Y para respaldar esto nada mejor que los datos oficiales del Ministerio de Salud de la Nación. En 2014, último año relevado en este punto, hubo en Argentina más de 47 mil hopitalizaciones por abortos complicados, de los cuales el 70% fueron realizados de manera insegura. En 2016, por otro lado, hubo 245 muertes maternas, 43 de ellas consecuencia de abortos, en su inmensa mayoría -31- inducidos-. Con una ley esos números se desplomarían, calculando como máximo tres muertes, con ejemplos cercanos que dan cuenta de que, incluso, puede desaparecer: en Uruguay, desde 2012, año que se legalizó el aborto, no ha muerto una sola mujer por la práctica.

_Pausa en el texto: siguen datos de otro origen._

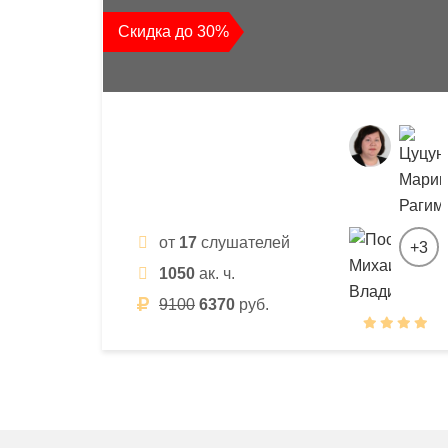
квалификации
Скидка до 30%
и
профессиональной
переподготовки
от
17
слушателей
+3
1050
ак. ч.
9100
6370
руб.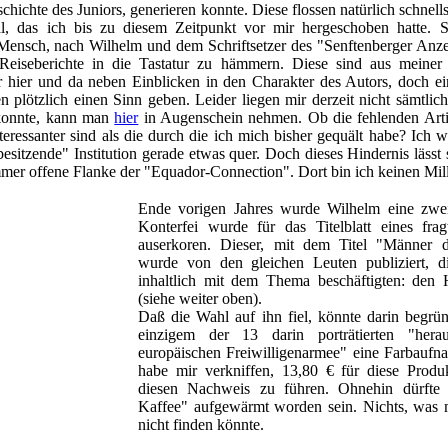
chichte des Juniors, generieren konnte. Diese flossen natürlich schnell
l, das ich bis zu diesem Zeitpunkt vor mir hergeschoben hatte. S
r Mensch, nach Wilhelm und dem Schriftsetzer des "Senftenberger Anz
Reiseberichte in die Tastatur zu hämmern. Diese sind aus meiner 
er hier und da neben Einblicken in den Charakter des Autors, doch ei
n plötzlich einen Sinn geben. Leider liegen mir derzeit nicht sämtlich
 konnte, kann man
hier
in Augenschein nehmen. Ob die fehlenden Arti
teressanter sind als die durch die ich mich bisher gequält habe? Ich 
 "besitzende" Institution gerade etwas quer. Doch dieses Hindernis lässt 
mmer offene Flanke der "Equador-Connection". Dort bin ich keinen Mi
Ende vorigen Jahres wurde Wilhelm eine zweif
Konterfei wurde für das Titelblatt eines fra
auserkoren. Dieser, mit dem Titel "Männer 
wurde von den gleichen Leuten publiziert, 
inhaltlich mit dem Thema beschäftigten: de
(siehe weiter oben).
Daß die Wahl auf ihn fiel, könnte darin begrün
einzigem der 13 darin porträtierten "hera
europäischen Freiwilligenarmee" eine Farbaufna
habe mir verkniffen, 13,80 € für diese Prod
diesen Nachweis zu führen. Ohnehin dürfte t
Kaffee" aufgewärmt worden sein. Nichts, was 
nicht finden könnte.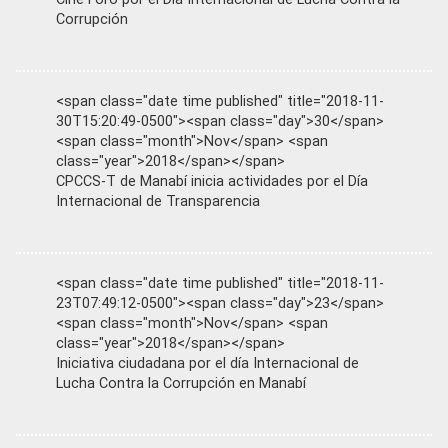
Corrupción
<span class="date time published" title="2018-11-
30T15:20:49-0500"><span class="day">30</span>
<span class="month">Nov</span> <span
class="year">2018</span></span>
CPCCS-T de Manabí inicia actividades por el Día
Internacional de Transparencia
<span class="date time published" title="2018-11-
23T07:49:12-0500"><span class="day">23</span>
<span class="month">Nov</span> <span
class="year">2018</span></span>
Iniciativa ciudadana por el día Internacional de
Lucha Contra la Corrupción en Manabí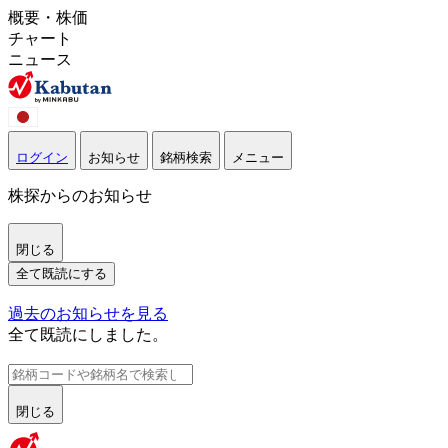
概要・株価
チャート
ニュース
ログイン
お知らせ
銘柄検索
メニュー
株探からのお知らせ
閉じる
全て既読にする
過去のお知らせを見る
全て既読にしました。
閉じる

Uno de los argumentos más escuchados en contra de la norma fueron los presuntos inmensos costos que acarrearía para la salud pública el hecho de que la interrupción voluntaria del embarazo -IVE- se ejerza en hospitales públicos. Gravísimo desconocimiento de la realidad. En la actualidad el aborto clandestino le insume al Estado más de 4 mil millones de pesos, dado que miles de mujeres deben ser intervenidas por las consecuencias de la práctica en la ilegalidad. Con una ley de IVE ese número bajaría drásticamente: 678 millones de pesos, es decir, 3.400 millones de pesos menos que en la actualidad. Eso traería aparejado una caída drástica de hospitalizaciones: de 70 mil a poco más de 1400 -un 98%-. En definitiva, en un país donde el argumento es que el Estado "gasta mucho", el aborto legal hubiera implicado ahorro de fondos, de insumo medicinales, de camas en hospitales y de cobertura profesional.

En los países donde el aborto es una práctica segura, asumida por el Estado y con acompañamiento profesional, los resultados son incontrastables: no sólo se han desplomado las muertes, sino que las cantidades de abortos han disminuido fuertemente. Por el contrario, en los Estados restrictivos, como Argentina, los decesos son altos y la inseguridad es una constante.

El aborto será ley. Mas temprano que tarde, las mujeres de nuestro país contarán con un derecho que les fue negado institucionalmente, por senadores que no siguieron en absoluto un correlato con la realidad, sino que apelaron al oscurantismo, a las creencias personales, al modelo patriarcal de mujer, con sus roles asignados y su "maternidad" como estandarte. Que fueron apoyados por los sectores más conservadores y corporativos del país, como la Iglesia Católica y ciertos círculos médicos, que además ven peligrar sus beneficios económicos con la ampliación de derechos. La jerarquía eclesiástica sabe que esto es el paso previo a la separación del Estado de la Iglesia; y la comunidad médica que se manifestó "a favor de la vida" es la misma que practica abortos a jóvenes de clase media en clínicas privadas, generando un círculo clandestino que mueve millones. Tan o más clandestino que el propio aborto, al que las pobres no pueden acceder en esas condiciones, y por eso mueren.

Pero las sociedades progresan. El futuro es imparable. Y la marea verde que movilizó a millones de mujeres a pelear por su derecho frente al Congreso no se va a detener. El aborto como práctica segura y gratuita será ley. Y ahí sí podremos decir que Argentina es un país que está a favor de la vida.